The Relationship Between Mahalanobis and Finsler Metrics
The standard Mahalanobis distance d_M = \sqrt{\Delta \mathbf{a}^T \Sigma^{-1} \Delta \mathbf{a}} is a Riemannian metric (symmetric, quadratic). The Finsler generalization preserves the Mahalanobis structure within each cone (gain and loss) but allows different covariance matrices for gain and loss directions. The two descriptions are compatible:
- For small displacements within a single cone, the Finsler metric reduces to the Mahalanobis metric with the appropriate \Sigma.
- For large displacements that transition from gain to loss regions, the Finsler metric accounts for the direction-dependent asymmetry.

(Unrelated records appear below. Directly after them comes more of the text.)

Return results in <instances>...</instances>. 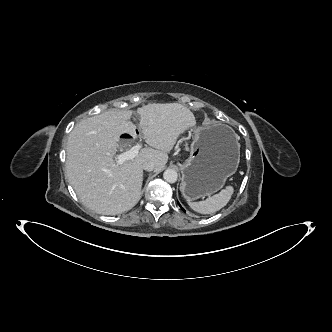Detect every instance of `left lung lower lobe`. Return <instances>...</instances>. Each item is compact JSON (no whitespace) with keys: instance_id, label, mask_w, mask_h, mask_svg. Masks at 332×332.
Here are the masks:
<instances>
[{"instance_id":"obj_1","label":"left lung lower lobe","mask_w":332,"mask_h":332,"mask_svg":"<svg viewBox=\"0 0 332 332\" xmlns=\"http://www.w3.org/2000/svg\"><path fill=\"white\" fill-rule=\"evenodd\" d=\"M178 205L182 208V206L179 204V202H178ZM182 210H184V209L182 208Z\"/></svg>"}]
</instances>
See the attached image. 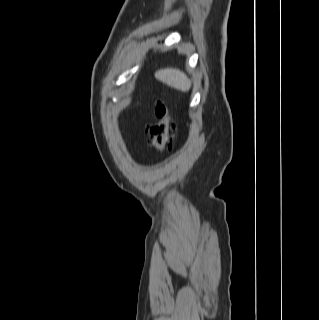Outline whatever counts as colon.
I'll return each instance as SVG.
<instances>
[{
    "label": "colon",
    "mask_w": 319,
    "mask_h": 320,
    "mask_svg": "<svg viewBox=\"0 0 319 320\" xmlns=\"http://www.w3.org/2000/svg\"><path fill=\"white\" fill-rule=\"evenodd\" d=\"M156 121L150 126L151 145L158 152H164L172 147L176 124L171 120L169 109L162 101H157L155 107Z\"/></svg>",
    "instance_id": "colon-1"
}]
</instances>
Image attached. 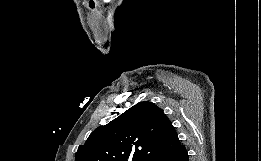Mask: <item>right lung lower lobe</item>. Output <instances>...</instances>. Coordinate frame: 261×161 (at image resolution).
<instances>
[{
	"label": "right lung lower lobe",
	"instance_id": "right-lung-lower-lobe-1",
	"mask_svg": "<svg viewBox=\"0 0 261 161\" xmlns=\"http://www.w3.org/2000/svg\"><path fill=\"white\" fill-rule=\"evenodd\" d=\"M150 161H189V158L185 146L180 145L172 151L153 157Z\"/></svg>",
	"mask_w": 261,
	"mask_h": 161
}]
</instances>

- In the limit where \Sigma_+ = \Sigma_- (gain and loss metrics are identical), the Finsler metric reduces to the standard Mahalanobis metric with \lambda = 1 (no loss aversion).
Notes on Sources
Loss aversion was first reported in Kahneman and Tversky (1979), “Prospect Theory,” Econometrica. The endowment effect was demonstrated by Thaler (1980), “Toward a Positive Theory of Consumer Choice,” Journal of Economic Behavior and Organization, and systematically studied by Kahneman, Knetsch, and Thaler (1990), “Experimental Tests of the Endowment Effect and the Coase Theorem,” Journal of Political Economy. Hyperbolic discounting is reviewed in Frederick, Loewenstein, and O’Donoghue (2002), “Time Discounting and Time Preference: A Critical Review,” Journal of Economic Literature. Framing effects are from Tversky and Kahneman (1981), “The Framing of Decisions and the Psychology of Choice,” Science. The Finsler metric generalization draws on Bao, Chern, and Shen (2000), An Introduction to Riemann-Finsler Geometry, Springer. The Hohfeldian framework is from Hohfeld (1913), “Some Fundamental Legal Conceptions,” Yale Law Journal. The geometric derivations are from Bond (2026), “Geometric Economics,” Sections 7-8, and Bond (2026), Geometric Ethics, Chapter 20. The eris-econ empirical validation data (loss aversion varying 1.0-3.53, 16/16 behavioral predictions, 2.70% MAE) is from the eris-econ library validation results (Appendix C of the book plan).